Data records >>
§ §

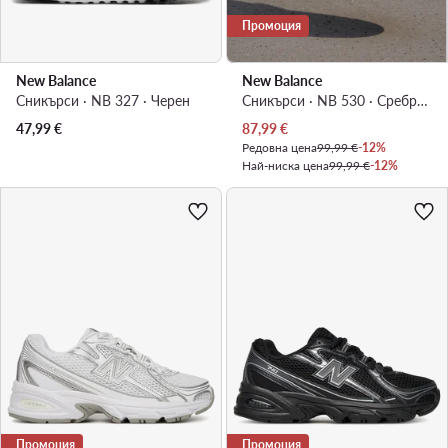
Промоция
New Balance
New Balance
Сникърси · NB 327 · Черен
Сникърси · NB 530 · Сребрист
Актуална цена
47,99
€
87,99
€
Редовна цена
99,99 €
-12%
Най-ниска цена
99,99 €
-12%
Промоция
Промоция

§ §

YOUR ASSIGNMENT >> Line by line, write out the records above exactly, skipping the pictures.

EXERCISE RESPONSE >>
Промоция
New Balance
New Balance
Сникърси · NB 327 · Черен
Сникърси · NB 530 · Сребрист
Актуална цена
47,99
€
87,99
€
Редовна цена
99,99 €
-12%
Най-ниска цена
99,99 €
-12%
Промоция
Промоция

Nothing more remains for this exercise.